In the limit: if a single ray follows a very long path e.g. traversing more nodes of the BVH than all the other rays in the workgroup, then that ray "drags along" 31 others, assuming there's 1 ray per work item. So, the entire hardware thread runs at the speed of the slowest ray. The 31 other
hardware threads can run other code (e.g. hit shader), provided that there's an uber shader wrapping traversal and hit/miss.
In reality, of course, there'll be averaging. Some hardware threads might have a very narrow range of ALU execution cycles for BVH traversal, e.g. highly coherent rays or rays that travel a short distance or rays that terminate upon their first bounce. Other hardware threads will see a large range of ALU execution cycles for BVH traversal, meaning that those hardware threads will see many ALU cycles wasted to "finish off" the last one or two rays.
It appears AMD took the decision to use uber ray-trace shaders to combine traversal with miss/hit shaders, and then combined rays into workgroups that are larger than the hardware thread size.
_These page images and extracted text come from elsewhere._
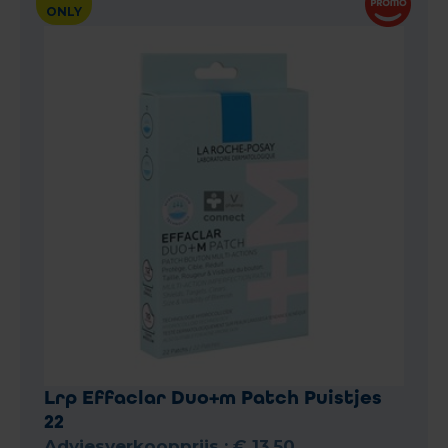
ONLY
Lrp Effaclar Duo+m Patch Puistjes
22
Adviesverkoopprijs :
€
13
,
50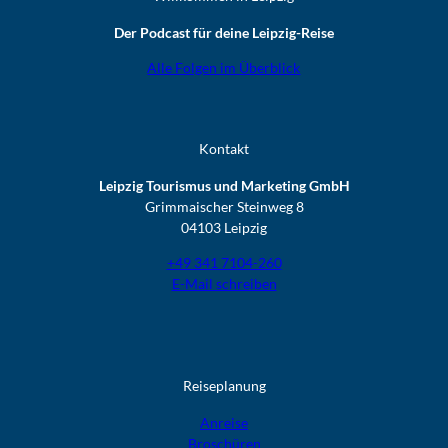
Der Podcast für deine Leipzig-Reise
Alle Folgen im Überblick
Kontakt
Leipzig Tourismus und Marketing GmbH
Grimmaischer Steinweg 8
04103 Leipzig
+49 341 7104-260
E-Mail schreiben
Reiseplanung
Anreise
Broschüren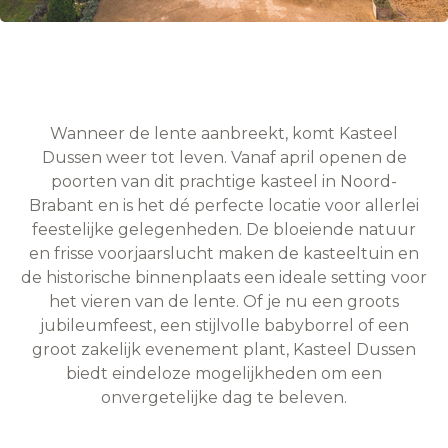
Wanneer de lente aanbreekt, komt Kasteel
Dussen weer tot leven. Vanaf april openen de
poorten van dit prachtige kasteel in Noord-
Brabant en is het dé perfecte locatie voor allerlei
feestelijke gelegenheden. De bloeiende natuur
en frisse voorjaarslucht maken de kasteeltuin en
de historische binnenplaats een ideale setting voor
het vieren van de lente. Of je nu een groots
jubileumfeest, een stijlvolle babyborrel of een
groot zakelijk evenement plant, Kasteel Dussen
biedt eindeloze mogelijkheden om een
onvergetelijke dag te beleven.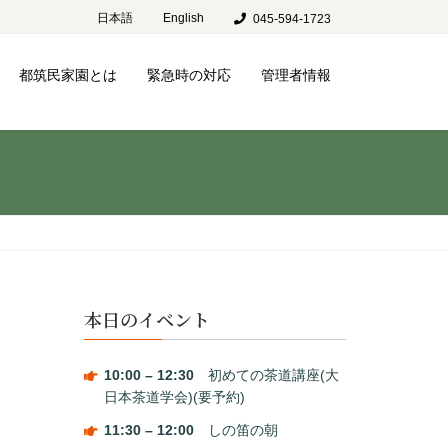
日本語
English
045-594-1723
都筑民家園とは
緊急時の対応
管理者情報
本日のイベント
10:00
–
12:30
初めての茶道講座(大
日本茶道学会)(要予約)
11:30
–
12:00
しの笛の朝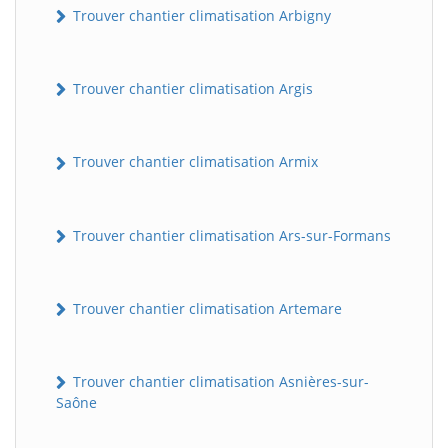
Trouver chantier climatisation Arbigny
Trouver chantier climatisation Argis
Trouver chantier climatisation Armix
Trouver chantier climatisation Ars-sur-Formans
Trouver chantier climatisation Artemare
Trouver chantier climatisation Asnières-sur-
Saône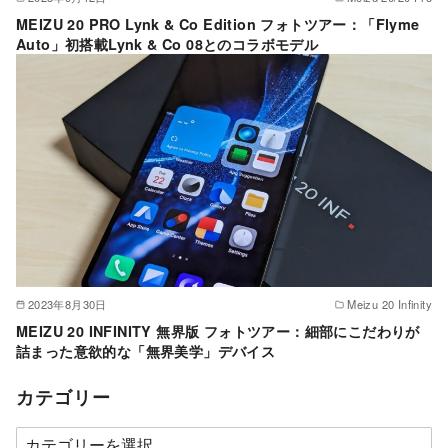
MEIZU 20 PRO Lynk & Co Edition フォトツアー：「Flyme
Auto」初搭載Lynk & Co 08とのコラボモデル
2023年8月30日
Meizu 20 Infinity
MEIZU 20 INFINITY 無界版 フォトツアー：細部にこだわりが
詰まった意欲的な「無界美学」デバイス
カテゴリー
カ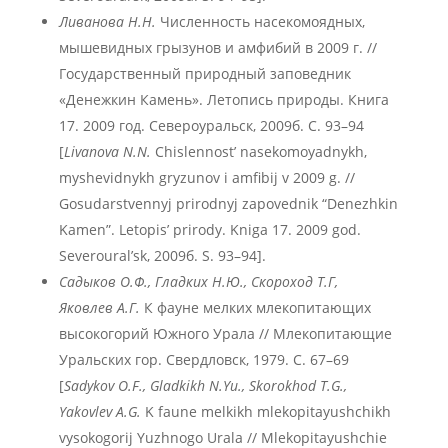
Ливанова Н.Н.
Численность насекомоядных,
мышевидных грызунов и амфибий в 2009 г. //
Государственный природный заповедник
«Денежкин Камень». Летопись природы. Книга
17. 2009 год. Североуральск, 2009б. С. 93–94
[
Livanova N.N.
Chislennost’ nasekomoyadnykh,
myshevidnykh gryzunov i amfibij v 2009 g. //
Gosudarstvennyj prirodnyj zapovednik “Denezhkin
Kamen”. Letopis’ prirody. Kniga 17. 2009 god.
Severoural’sk, 2009б. S. 93–94].
Садыков О.Ф., Гладких Н.Ю., Скороход Т.Г,
Яковлев А.Г.
К фауне мелких млекопитающих
высокогорий Южного Урала // Млекопитающие
Уральских гор. Свердловск, 1979. С. 67–69
[
Sadykov O.F., Gladkikh N.Yu., Skorokhod T.G.,
Yakovlev A.G.
K faune melkikh mlekopitayushchikh
vysokogorij Yuzhnogo Urala // Mlekopitayushchie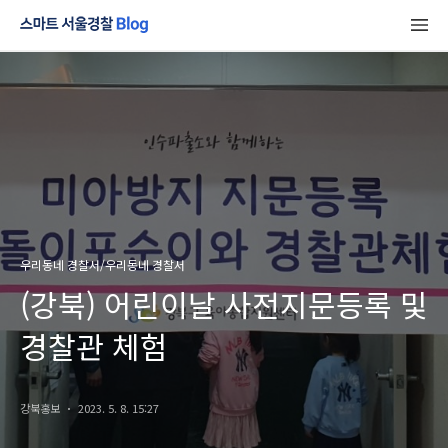
우리동네 경찰서/우리동네 경찰서
(강북) 어린이날 사전지문등록 및
경찰관 체험
강북홍보
2023. 5. 8. 15:27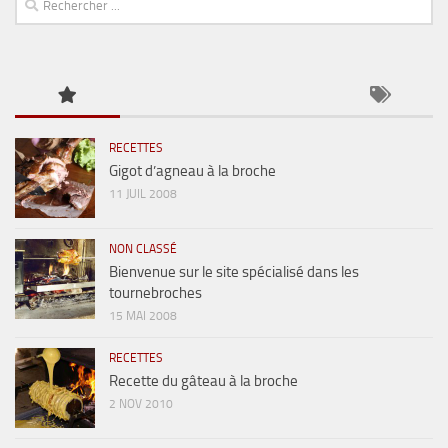
RECETTES
Gigot d’agneau à la broche
11 JUIL 2008
NON CLASSÉ
Bienvenue sur le site spécialisé dans les
tournebroches
15 MAI 2008
RECETTES
Recette du gâteau à la broche
2 NOV 2010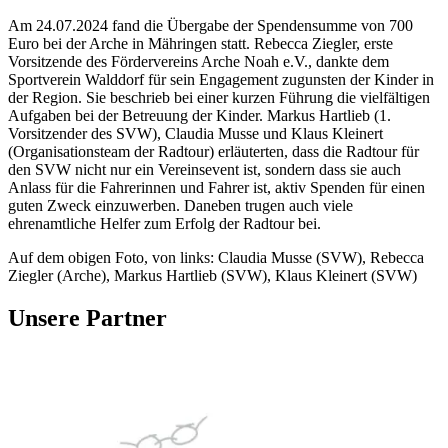
Am 24.07.2024 fand die Übergabe der Spendensumme von 700
Euro bei der Arche in Mähringen statt. Rebecca Ziegler, erste
Vorsitzende des Fördervereins Arche Noah e.V., dankte dem
Sportverein Walddorf für sein Engagement zugunsten der Kinder in
der Region. Sie beschrieb bei einer kurzen Führung die vielfältigen
Aufgaben bei der Betreuung der Kinder. Markus Hartlieb (1.
Vorsitzender des SVW), Claudia Musse und Klaus Kleinert
(Organisationsteam der Radtour) erläuterten, dass die Radtour für
den SVW nicht nur ein Vereinsevent ist, sondern dass sie auch
Anlass für die Fahrerinnen und Fahrer ist, aktiv Spenden für einen
guten Zweck einzuwerben. Daneben trugen auch viele
ehrenamtliche Helfer zum Erfolg der Radtour bei.
Auf dem obigen Foto, von links: Claudia Musse (SVW), Rebecca
Ziegler (Arche), Markus Hartlieb (SVW), Klaus Kleinert (SVW)
Unsere Partner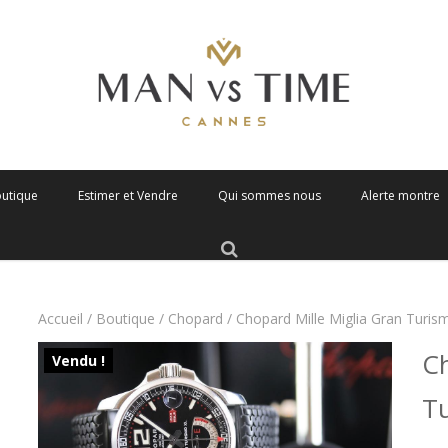
outique
Estimer et Vendre
Qui sommes nous
Alerte montre
Accueil
/
Boutique
/
Chopard
/ Chopard Mille Miglia Gran Turi
Ch
Vendu !
T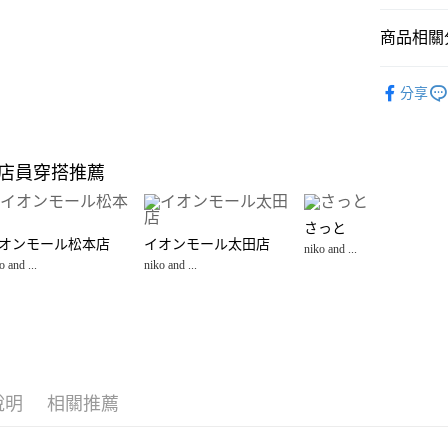
悠遊付
商品相關分
Google Pay
全盈+PAY
雜貨
廚
分享
niko and ...
大哥付你
相關說明
【大哥付
店員穿搭推薦
AFTEE先
1.本服務
2.付款方
相關說明
流程，驗
【關於「A
さっと
完成交易
AFTEE
オンモール松本店
イオンモール太田店
3.實際核
niko and ...
便利好安
運送方式
4.訂單成
o and ...
niko and ...
１．簡單
消。如遇
２．便利
全家 取貨
無法說明
３．安心
【繳款方
每筆NT$8
1.分期款
【「AFT
醒簡訊。
付款後 全
１．於結帳
2.透過簡
付」結帳
每筆NT$8
帳／街口支付
２．訂單
說明
相關推薦
３．收到繳
7-11 取貨
【注意事
／ATM／
1.本服務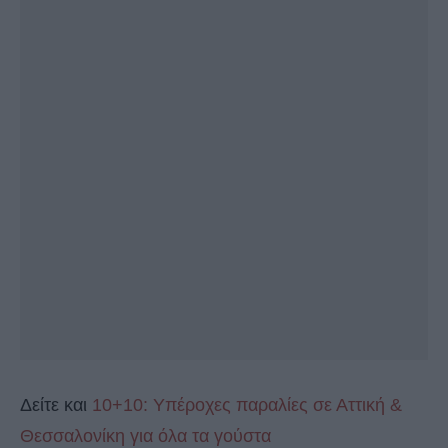
Δείτε και
10+10: Υπέροχες παραλίες σε Αττική &
Θεσσαλονίκη για όλα τα γούστα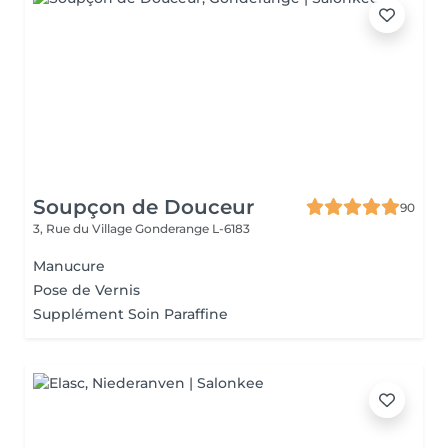
Soupçon de Douceur
90
3, Rue du Village
Gonderange L-6183
Manucure
Pose de Vernis
Supplément Soin Paraffine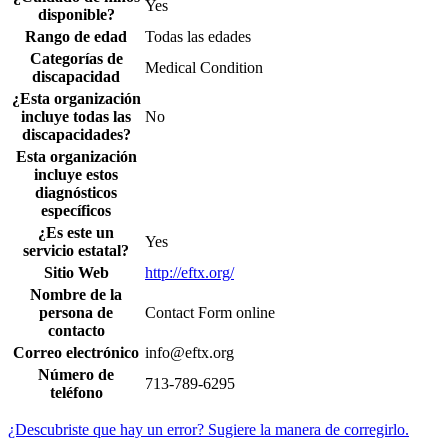
Yes
disponible?
Rango de edad
Todas las edades
Categorías de
Medical Condition
discapacidad
¿Esta organización
incluye todas las
No
discapacidades?
Esta organización
incluye estos
diagnósticos
específicos
¿Es este un
Yes
servicio estatal?
Sitio Web
http://eftx.org/
Nombre de la
persona de
Contact Form online
contacto
Correo electrónico
info@eftx.org
Número de
713-789-6295
teléfono
¿Descubriste que hay un error? Sugiere la manera de corregirlo.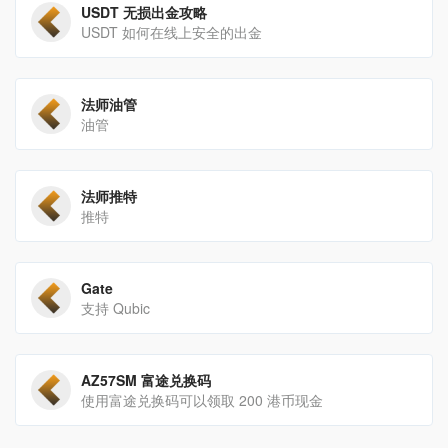
USDT 无损出金攻略
USDT 如何在线上安全的出金
法师油管
油管
法师推特
推特
Gate
支持 Qubic
AZ57SM 富途兑换码
使用富途兑换码可以领取 200 港币现金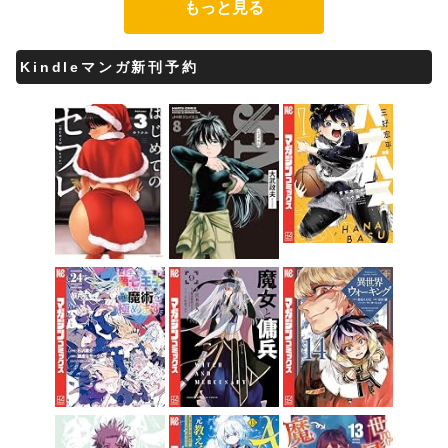
もっと見る
Kindleマンガ新刊予約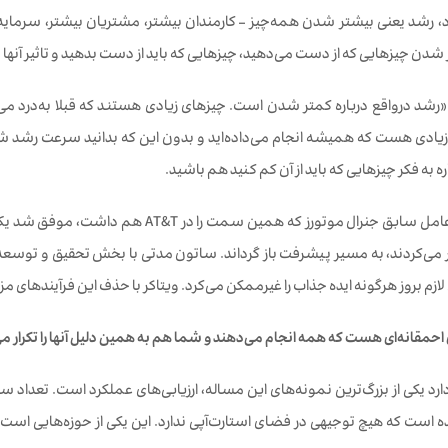
اد، رشد یعنی بیشتر شدن همه‌چیز – کارمندان بیشتر، مشتریان بیشتر، سرمایه 
شدن چیزهایی که از دست می‌دهید، چیزهایی که باید از دست بدهید و تاثیر آنها بر
رشد درواقع درباره کمتر شدن است. چیزهای زیادی هستند که قبلا به‌درد می‌خ
زیادی هست که همیشه انجام می‌داده‌اید و بدون این که بدانید سرعت رشد شما را
به فکر چیزهایی که باید از آن کم کنید هم باشید.
اد ویتاکر، مدیرعامل سابق جنرال موتورز ک
پر می‌کردند، به مسیر پیشرفت باز گرداند. ساتون مدتی با بخش تحقیق و توس
ازم بروز هرگونه ایده جذاب را غیرممکن می‌کرد. ویتاکر با حذف این فرآیندهای مزا
احمقانه
ای هست که همه انجام می
دهند و شما هم به همین دلیل آنها را تکرار م
ارد یکی از بزرگ‌ترین نمونه‌های این مساله، ارزیابی‌های عملکرد است. تعداد
ه است که هیچ توجیهی در فضای استارت‌آپی ندارد. این یکی از حوزه‌هایی اس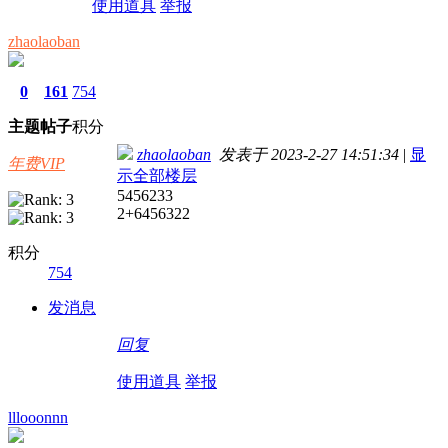
使用道具
举报
zhaolaoban
0
161
754
主题
帖子
积分
zhaolaoban
发表于 2023-2-27 14:51:34
|
显
年费VIP
示全部楼层
5456233
2+6456322
积分
754
发消息
回复
使用道具
举报
lllooonnn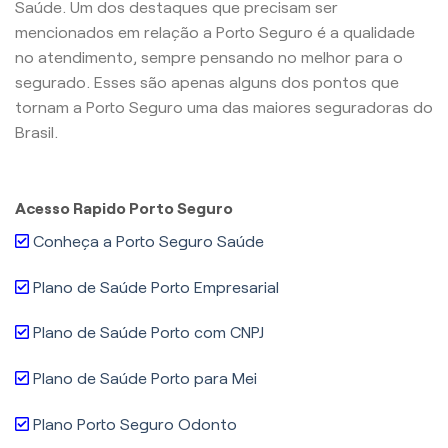
Saúde. Um dos destaques que precisam ser
mencionados em relação a Porto Seguro é a qualidade
no atendimento, sempre pensando no melhor para o
segurado. Esses são apenas alguns dos pontos que
tornam a Porto Seguro uma das maiores seguradoras do
Brasil.
Acesso Rapido Porto Seguro
Conheça a Porto Seguro Saúde
Plano de Saúde Porto Empresarial
Plano de Saúde Porto com CNPJ
Plano de Saúde Porto para Mei
Plano Porto Seguro Odonto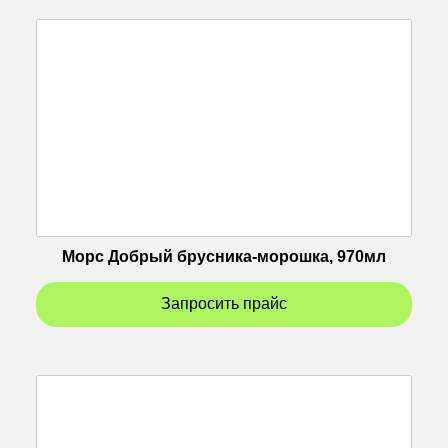
Морс Добрый брусника-морошка, 970мл
Запросить прайс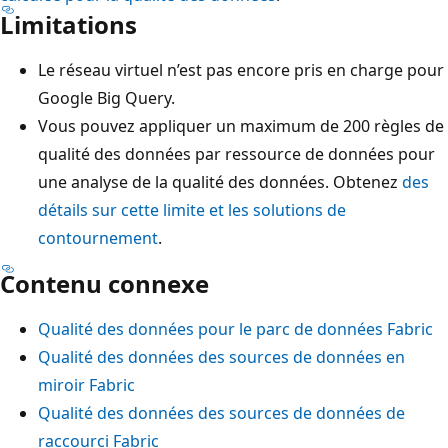
Limitations
Le réseau virtuel n’est pas encore pris en charge pour
Google Big Query.
Vous pouvez appliquer un maximum de 200 règles de
qualité des données par ressource de données pour
une analyse de la qualité des données. Obtenez
des
détails sur cette limite et les solutions de
contournement
.
Contenu connexe
Qualité des données pour le parc de données Fabric
Qualité des données des sources de données en
miroir Fabric
Qualité des données des sources de données de
raccourci Fabric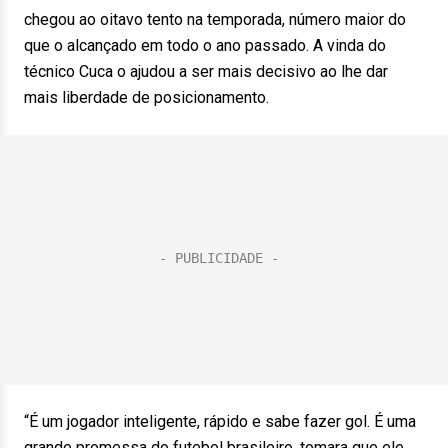
chegou ao oitavo tento na temporada, número maior do
que o alcançado em todo o ano passado. A vinda do
técnico Cuca o ajudou a ser mais decisivo ao lhe dar
mais liberdade de posicionamento.
“É um jogador inteligente, rápido e sabe fazer gol. É uma
grande promessa do futebol brasileiro, tomara que ele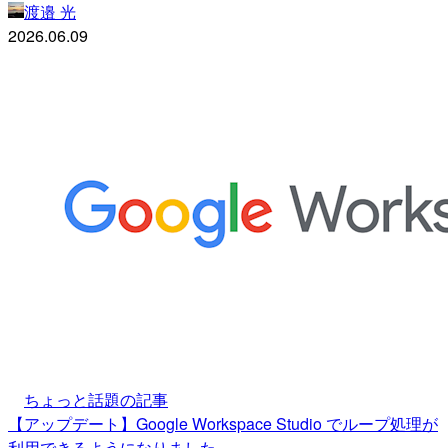
渡邉 光
2026.06.09
ちょっと話題の記事
【アップデート】Google Workspace Studio でループ処理が
利用できるようになりました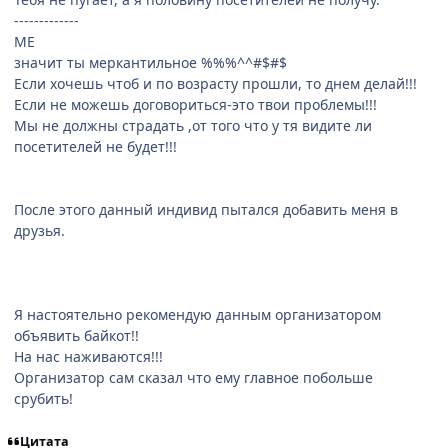
-------------
ME
значит ты меркантильное %%%^^#$#$
Если хочешь чтоб и по возрасту прошли, то днем делай!!!
Если не можешь договориться-это твои проблемы!!!
Мы не должны страдать ,от того что у тя видите ли
посетителей не будет!!!
После этого данный индивид пытался добавить меня в
друзья.
Я настоятельно рекомендую данным организатором
объявить байкот!!
На нас наживаются!!!
Организатор сам сказал что ему главное побольше
срубить!
Цитата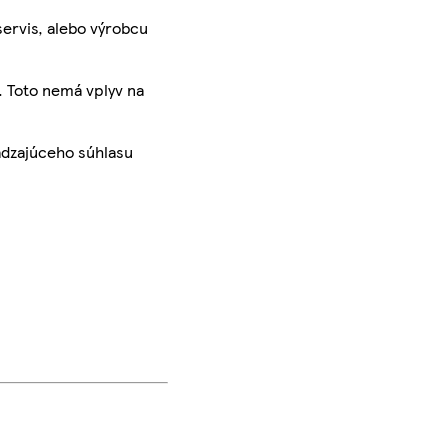
servis, alebo výrobcu
. Toto nemá vplyv na
ádzajúceho súhlasu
Yes, smaller hardware threads are always better in terms of ALU utilisation. Intel with 16 work item hardware threads should be rewarded with less wastage. The trade-off is that there'll be more hardware:
- scheduling for each SIMD
- register file mechanics (banking, porting control)
- data paths (to and from the rest of the GPU
Moving (possibly a lot of..) compute state around to extract coherency can be very expensive. It doesn't automatically give you a win and it can only help with execution divergence, not data divergence.
Cache is for data divergence.
Execution divergence can be mitigated by keeping work on the same SIMD, but moving it to a different hardware thread. If you do that right, then pretty much all the work is in the register file and operand collector.
But yes, I'm not going to pretend that this is easy. Nested control flow wrecks performance pretty much regardless (though BVH traversal is a kind of uniform nested loop). I'm still sceptical about it in the end.
Intel looks like it's mitigating the problem with a hardware thread size of 16.